The 10x Genomics technology will reportedly contribute to genome scaffolding, phasing, and error correction in the upcoming phase of the G10K Vertebrate Genome Project.
While many of the 200 Mammals Project investigators are also involved in the G10K effort, the two projects remain independent, Karlsson explained. Still, the mammal-focused effort is "showing what you can do by getting this number of genomes from this number of species" and "laying the groundwork for what the next steps will be as we start upgrading the genomes to longer contiguity genomes."
As sequencing for the 200 Mammals project starts wrapping up, the team is now turning its attention to data analysis. The search for sequence conservation will hinge on some of the same approaches used for the 29 mammals data, along with reference-free genome alignment software called Cactus that was developed by Paten, David Haussler, and colleagues at the UCSC.

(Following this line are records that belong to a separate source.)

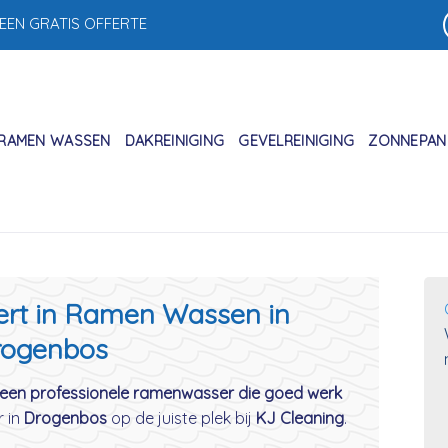
 EEN GRATIS OFFERTE
RAMEN WASSEN
DAKREINIGING
GEVELREINIGING
ZONNEPANE
ert in Ramen Wassen in
rogenbos
een professionele ramenwasser die goed werk
r in
Drogenbos
op de juiste plek bij
KJ Cleaning
.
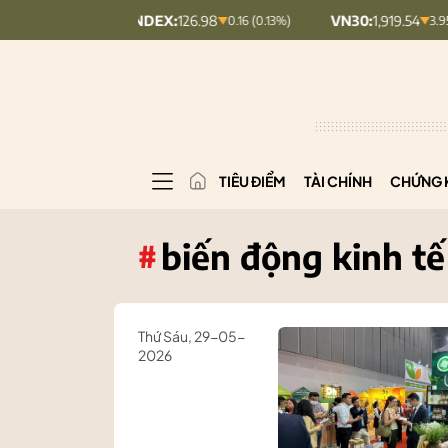
UPCOMINDEX:
126.98
VN30:
1,919.54
0.16 (0.13%)
3.95 (0.21%)
TIÊU ĐIỂM
TÀI CHÍNH
CHỨNG 
biến động kinh tế
#
Thứ Sáu, 29-05-
2026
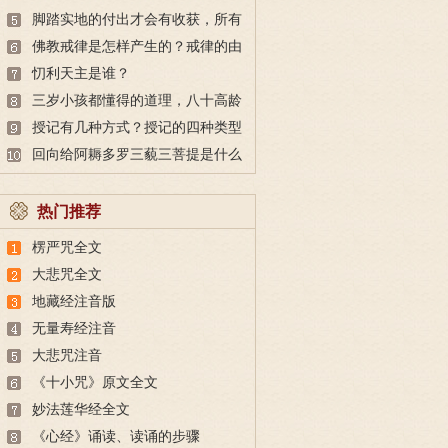
脚踏实地的付出才会有收获，所有
的付出都不会白费
佛教戒律是怎样产生的？戒律的由
来
忉利天主是谁？
三岁小孩都懂得的道理，八十高龄
也未必做得到
授记有几种方式？授记的四种类型
回向给阿耨多罗三藐三菩提是什么
意思？
热门推荐
楞严咒全文
大悲咒全文
地藏经注音版
无量寿经注音
大悲咒注音
《十小咒》原文全文
妙法莲华经全文
《心经》诵读、读诵的步骤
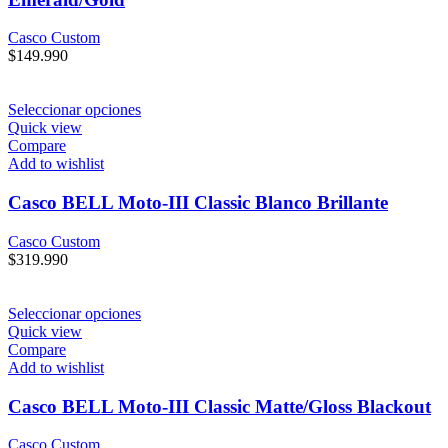
Casco Custom
$
149.990
Seleccionar opciones
Quick view
Compare
Add to wishlist
Casco BELL Moto-III Classic Blanco Brillante
Casco Custom
$
319.990
Seleccionar opciones
Quick view
Compare
Add to wishlist
Casco BELL Moto-III Classic Matte/Gloss Blackout
Casco Custom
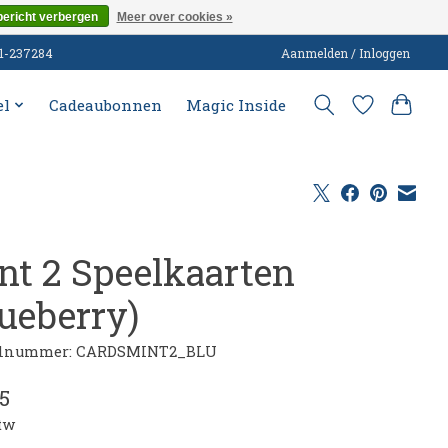
bericht verbergen
Meer over cookies »
51-237284
Aanmelden / Inloggen
el
Cadeaubonnen
Magic Inside
nt 2 Speelkaarten
lueberry)
elnummer: CARDSMINT2_BLU
5
btw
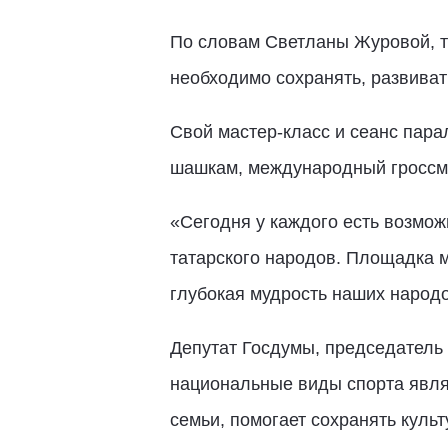
По словам Светланы Журовой, т
необходимо сохранять, развиват
Свой мастер-класс и сеанс пар
шашкам, международный гросс
«Сегодня у каждого есть возмож
татарского народов. Площадка 
глубокая мудрость наших народо
Депутат Госдумы, председатель
национальные виды спорта явля
семьи, помогает сохранять куль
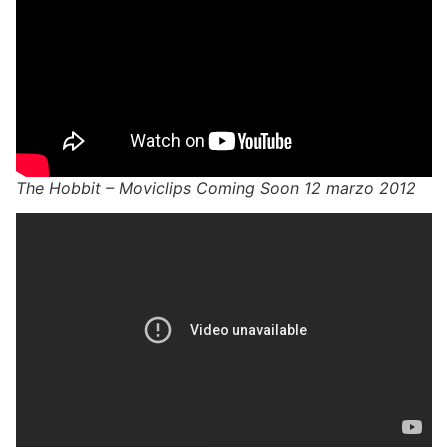
The Hobbit – Moviclips Coming Soon 12 marzo 2012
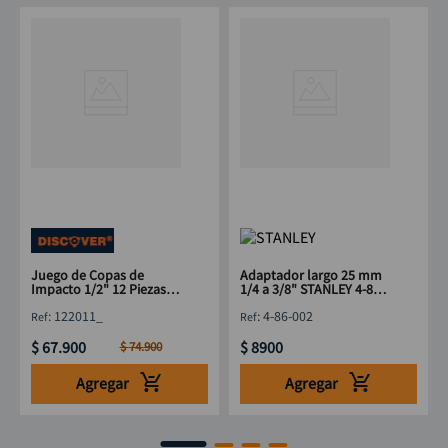
Juego de Copas de
Adaptador largo 25 mm
Impacto 1/2" 12 Piezas
1/4 a 3/8" STANLEY 4-86-
Cr-Mo Discover
002
:
122011_
:
4-86-002
$
67
.
900
$
8900
$
74
.
900
Agregar
Agregar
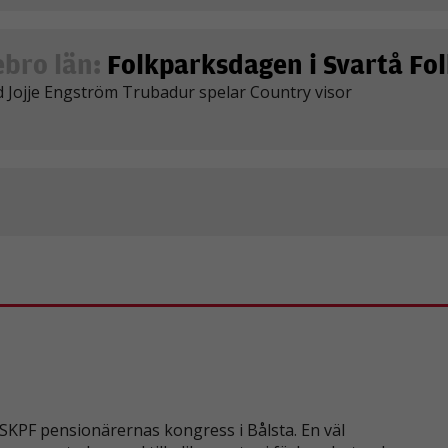
ebro län:
Folkparksdagen i Svartå Fol
Nödvändiga
 Jojje Engström Trubadur spelar Country visor
Dessa kakor
går inte att
välja bort. De
behövs för att
hemsidan
över huvud
taget ska
fungera.
Statistik
För att vi ska
kunna
förbättra
hemsidans
funktionalitet
och
uppbyggnad,
SKPF pensionärernas kongress i Bålsta. En väl
baserat på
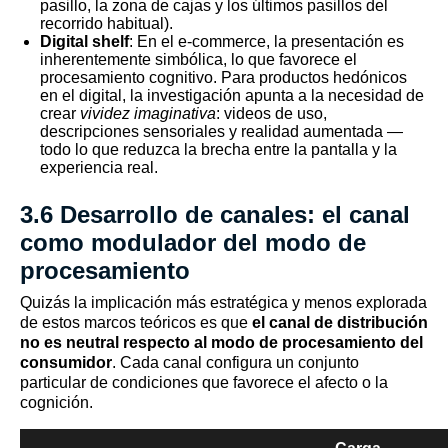
pasillo, la zona de cajas y los últimos pasillos del
recorrido habitual).
Digital shelf
: En el e-commerce, la presentación es
inherentemente simbólica, lo que favorece el
procesamiento cognitivo. Para productos hedónicos
en el digital, la investigación apunta a la necesidad de
crear
vividez imaginativa
: videos de uso,
descripciones sensoriales y realidad aumentada —
todo lo que reduzca la brecha entre la pantalla y la
experiencia real.
3.6 Desarrollo de canales: el canal
como modulador del modo de
procesamiento
Quizás la implicación más estratégica y menos explorada
de estos marcos teóricos es que
el canal de distribución
no es neutral respecto al modo de procesamiento del
consumidor
. Cada canal configura un conjunto
particular de condiciones que favorece el afecto o la
cognición.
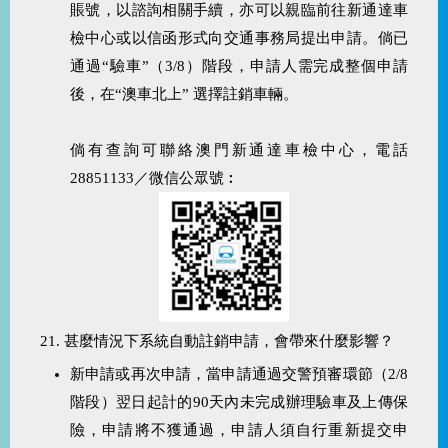
賬號，以諮詢相關手續，亦可以親臨前往新通達車
檢中心或以信函形式向交通事務局提出申請。倘已
通過“驗車”（3/8）階段，申請人需完成整個申請
後，在“澳車北上” 選擇註銷車輛。
倘有查詢可聯絡澳門新通達車檢中心，電話
28851133／微信公眾號︰
21. 甚麼情況下系統自動註銷申請，會帶來什麼影響？
新申請或再次申請，當申請通過交警預審環節（2/8
階段）翌日起計的90天內未完成辦理驗車及上傳保
險，申請將不獲通過，申請人須自行重新提交申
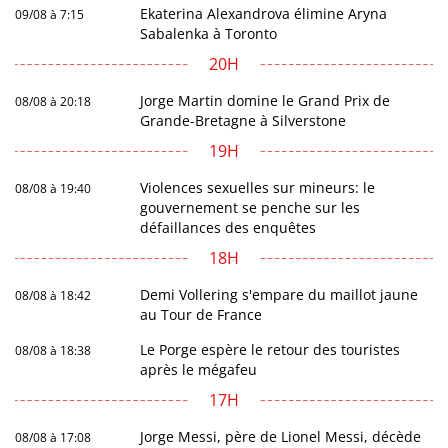
Ekaterina Alexandrova élimine Aryna
09/08 à 7:15
Sabalenka à Toronto
20H
Jorge Martin domine le Grand Prix de
08/08 à 20:18
Grande-Bretagne à Silverstone
19H
Violences sexuelles sur mineurs: le
08/08 à 19:40
gouvernement se penche sur les
défaillances des enquêtes
18H
Demi Vollering s'empare du maillot jaune
08/08 à 18:42
au Tour de France
Le Porge espère le retour des touristes
08/08 à 18:38
après le mégafeu
17H
Jorge Messi, père de Lionel Messi, décède
08/08 à 17:08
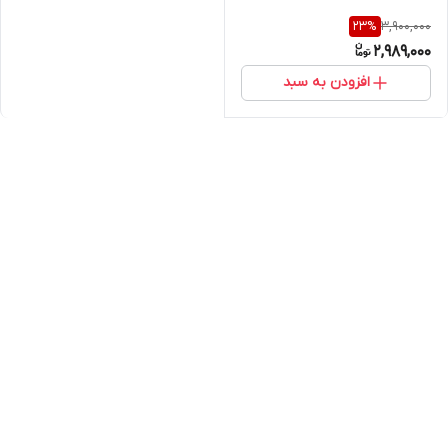
3,900,000
23
%
2,989,000
افزودن به سبد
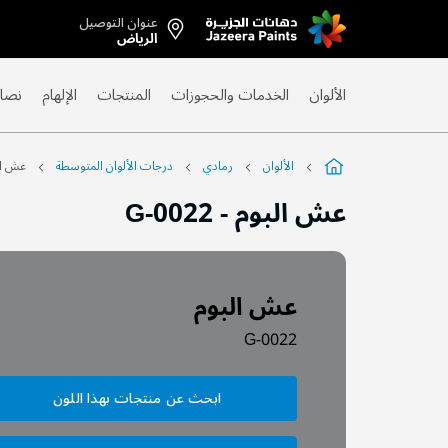
عنوان التوصيل
Skip
الرياض
to
Content
الألوان
الخدمات والحجوزات
المنتجات
الإلهام
نصائ
الألوان
رمادي
درجات الألوان المتوسطة
عش ال
عش البوم
-
G-0022
عش البوم
G-0022
ابحث عن منتجات بهذا اللون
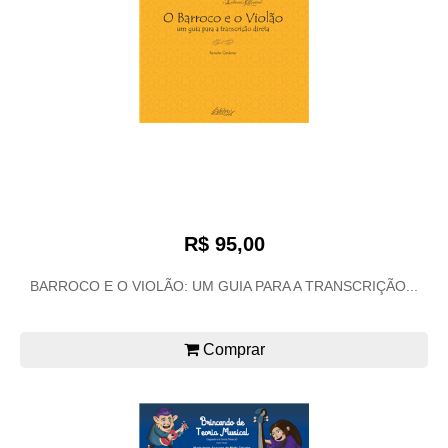
R$ 95,00
BARROCO E O VIOLÃO: UM GUIA PARA A TRANSCRIÇÃO...
Comprar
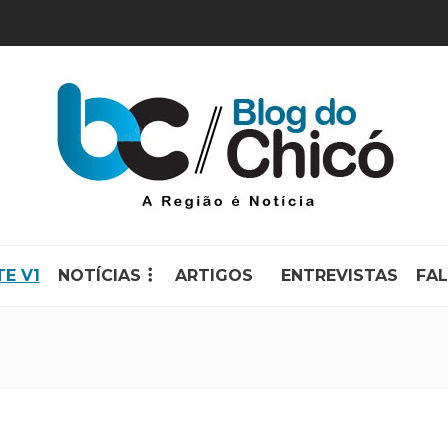
TE V1
NOTÍCIAS
ARTIGOS
ENTREVISTAS
FA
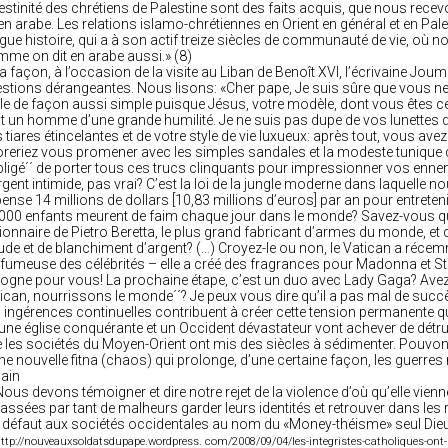
estinité des chrétiens de Palestine sont des faits acquis, que nous rece
 en arabe. Les relations islamo-chrétiennes en Orient en général et en Pale
gue histoire, qui a à son actif treize siècles de communauté de vie, où no
me on dit en arabe aussi.» (8)
a façon, à l’occasion de la visite au Liban de Benoît XVI, l’écrivaine 
stions dérangeantes. Nous lisons: «Cher pape, Je suis sûre que vous ne 
le de façon aussi simple puisque Jésus, votre modèle, dont vous êtes ce
it un homme d’une grande humilité. Je ne suis pas dupe de vos lunettes d
 tiares étincelantes et de votre style de vie luxueux: après tout, vous avez
reriez vous promener avec les simples sandales et la modeste tunique qu
bligé´´ de porter tous ces trucs clinquants pour impressionner vos ennem
rgent intimide, pas vrai? C’est la loi de la jungle moderne dans laquelle 
ense 14 millions de dollars [10,83 millions d’euros] par an pour entreteni
000 enfants meurent de faim chaque jour dans le monde? Savez-vous que
ionnaire de Pietro Beretta, le plus grand fabricant d’armes du monde, et
ude et de blanchiment d’argent? (…) Croyez-le ou non, le Vatican a réce
fumeuse des célébrités – elle a créé des fragrances pour Madonna et Stin
ogne pour vous! La prochaine étape, c’est un duo avec Lady Gaga? Avez-
ican, nourrissons le monde´´? Je peux vous dire qu’il a pas mal de succ
 ingérences continuelles contribuent à créer cette tension permanente qui 
une église conquérante et un Occident dévastateur vont achever de détruire 
 les sociétés du Moyen-Orient ont mis des siècles à sédimenter. Pouvons
ne nouvelle fitna (chaos) qui prolonge, d’une certaine façon, les guerres
ain
 Nous devons témoigner et dire notre rejet de la violence d’où qu’elle vie
assées par tant de malheurs garder leurs identités et retrouver dans les re
t défaut aux sociétés occidentales au nom du «Money-théisme» seul Dieu
http://nouveauxsoldatsdupape.wordpress. com/2008/09/04/les-integristes-catholiques-ont-l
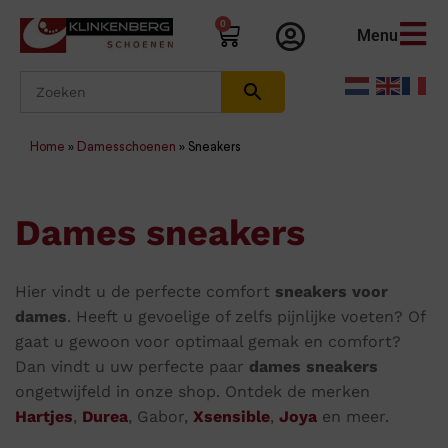
0
Menu
Home
»
Damesschoenen
»
Sneakers
Dames sneakers
Hier vindt u de perfecte comfort
sneakers
voor
dames
. Heeft u gevoelige of zelfs pijnlijke voeten? Of
gaat u gewoon voor optimaal gemak en comfort?
Dan vindt u uw perfecte paar
dames sneakers
ongetwijfeld in onze shop. Ontdek de merken
Hartjes
,
Durea
, Gabor,
Xsensible
,
Joya
en meer.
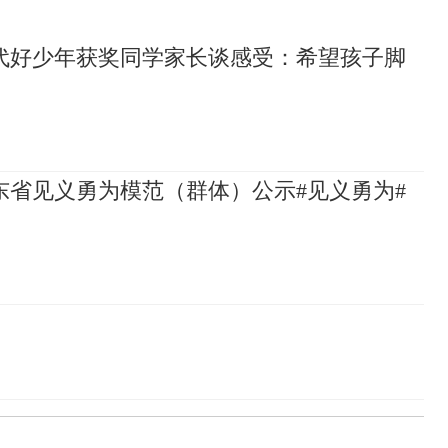
代好少年获奖同学家长谈感受：希望孩子脚
山东省见义勇为模范（群体）公示#见义勇为#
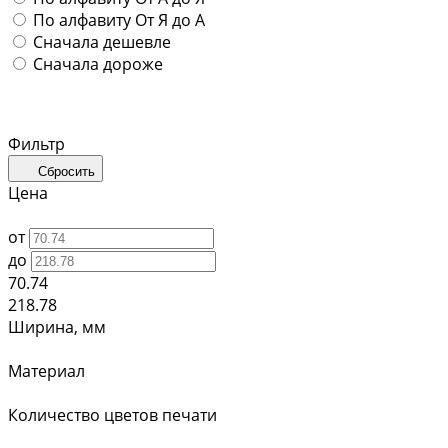
По алфавиту
От Я до А
Сначала дешевле
Сначала дороже
Фильтр
Сбросить
Цена
от
до
70.74
218.78
Ширина, мм
Материал
Количество цветов печати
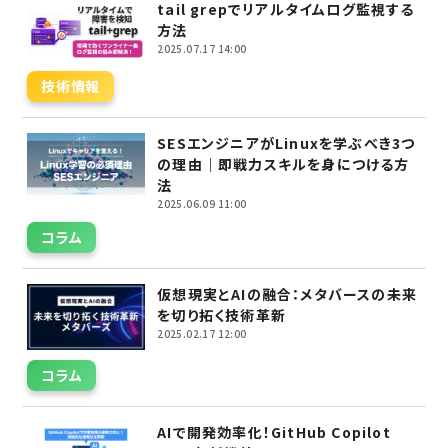
tail grepでリアルタイムログ監視する
方法
2025.07.17 14:00
技術情報
SESエンジニアがLinuxを学ぶべき3つ
の理由｜即戦力スキルを身につける方
法
2025.06.09 11:00
コラム
仮想現実とAIの融合：メタバースの未来
を切り拓く技術革新
2025.02.17 12:00
コラム
AIで開発効率化！GitHub Copilot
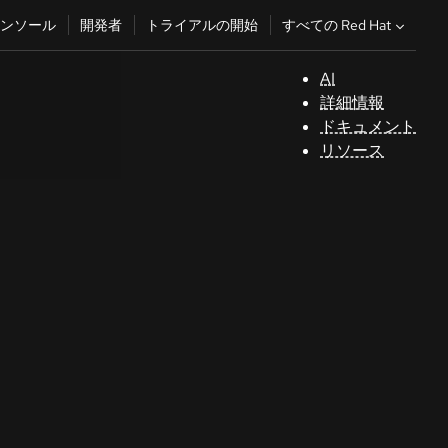
すべての Red Hat
ンソール
開発者
トライアルの開始
AI
サ
詳細情報
ポ
ドキュメント
ー
リソース
ト
コ
ン
ソ
ー
ル
開
発
者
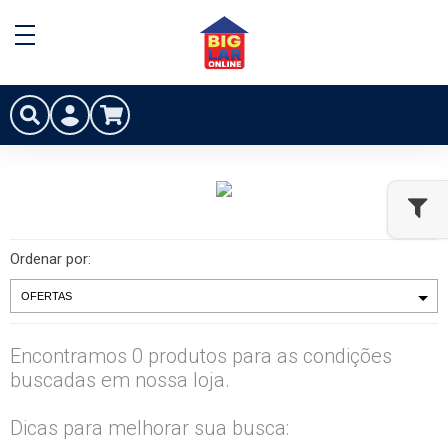
Ordenar por:
Encontramos 0 produtos para as condições
buscadas em nossa loja.
Dicas para melhorar sua busca:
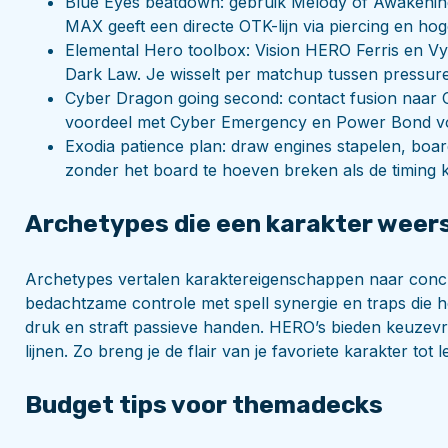
Blue Eyes beatdown: gebruik Melody of Awakeni
MAX geeft een directe OTK-lijn via piercing en ho
Elemental Hero toolbox: Vision HERO Ferris en Vy
Dark Law. Je wisselt per matchup tussen pressure
Cyber Dragon going second: contact fusion naar 
voordeel met Cyber Emergency en Power Bond voo
Exodia patience plan: draw engines stapelen, boar
zonder het board te hoeven breken als de timing k
Archetypes die een karakter weer
Archetypes vertalen karaktereigenschappen naar concr
bedachtzame controle met spell synergie en traps die 
druk en straft passieve handen. HERO’s bieden keuzevrij
lijnen. Zo breng je de flair van je favoriete karakter tot 
Budget tips voor themadecks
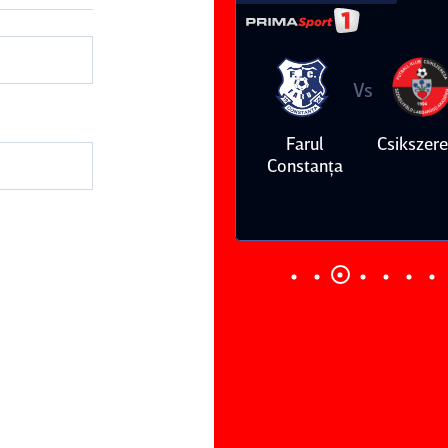
Vs
Vs
Farul
Csikszereda
Dinamo
FC Volunt
Constanţa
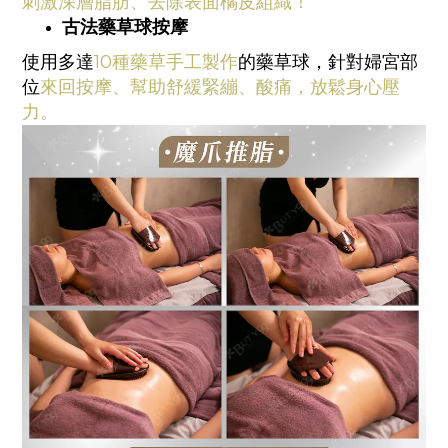
刺激深層脂肪、去除表面橘皮組織！
古法藥草球按摩
使用多達
10種藥草手工製作
的藥草球，針對婦宮部
位
來回按摩、幫助舒緩緊繃、酸痛，放鬆身心壓
力。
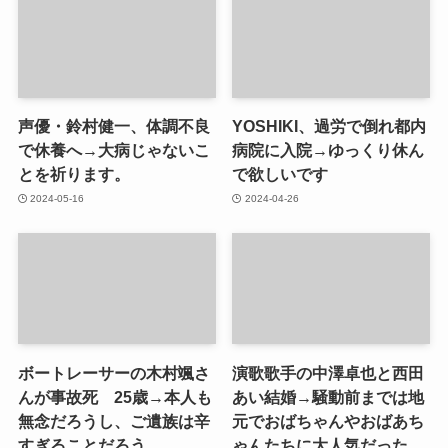
声優・鈴村健一、体調不良
YOSHIKI、過労で倒れ都内
で休養へ→大病じゃないこ
病院に入院→ゆっくり休ん
とを祈ります。
で欲しいです
2024-05-16
2024-04-26
ボートレーサーの木村颯さ
演歌歌手の中澤卓也と西田
んが事故死 25歳→本人も
あい結婚→騒動前までは地
無念だろうし、ご遺族は辛
元でおばちゃんやおばあち
すぎることだろう
ゃんたちに大人気だった。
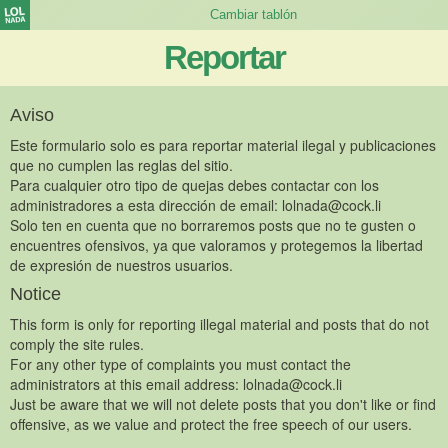
Reportar
Aviso
Este formulario solo es para reportar material ilegal y publicaciones
que no cumplen las reglas del sitio.
Para cualquier otro tipo de quejas debes contactar con los
administradores a esta dirección de email:
lolnada@cock.li
Solo ten en cuenta que no borraremos posts que no te gusten o
encuentres ofensivos, ya que valoramos y protegemos la libertad
de expresión de nuestros usuarios.
Notice
This form is only for reporting illegal material and posts that do not
comply the site rules.
For any other type of complaints you must contact the
administrators at this email address:
lolnada@cock.li
Just be aware that we will not delete posts that you don't like or find
offensive, as we value and protect the free speech of our users.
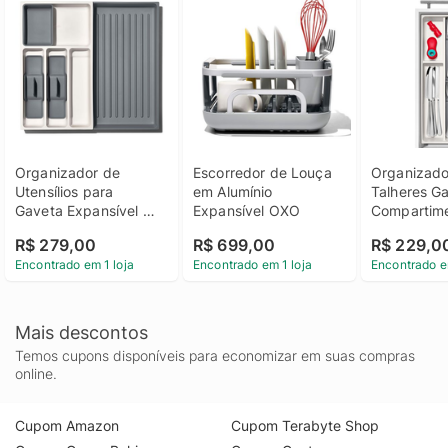
Organizador de 
Escorredor de Louça 
Organizador
Utensílios para 
em Alumínio 
Talheres Ga
Gaveta Expansível 
Expansível OXO
Compartime
com 5 
41x14cm 
R$ 279,00
R$ 699,00
R$ 229,0
Compartimentos 
Encontrado em 1 loja
Encontrado em 1 loja
Encontrado e
6x45x41cm OXO
Mais descontos
Temos cupons disponíveis para economizar em suas compras
online.
Cupom Amazon
Cupom Terabyte Shop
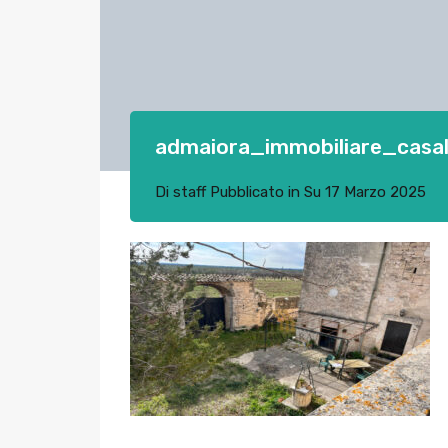
admaiora_immobiliare_casa
Di
staff
Pubblicato in Su
17 Marzo 2025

"In the 29 mammals project, we aligned everything against the human genome, which meant that we got conservation for any position in the human genome," Karlsson explained. "If there was a piece of the genome that was missing in humans but present in all 28 other species, we wouldn't actually know anything about it because we referenced everything on humans."
With Cactus, "we're going to be able to look at conservation from the perspective of any species in the project," she said.
While it's too soon to think about follow-up studies, Karlsson said she's keen to see more population genetic data for mammals included in the current analysis, particularly for at-risk species, to investigate everything from species relationships to potential avenues for conservation.
"Both in terms of the number of species we're looking at and how much information we're getting in each species, this is really just the first step," she said. "I'm really excited going forward to figure out how we can take these genomes and, within a species, what we can learn about that species. How can we help species conservation efforts?"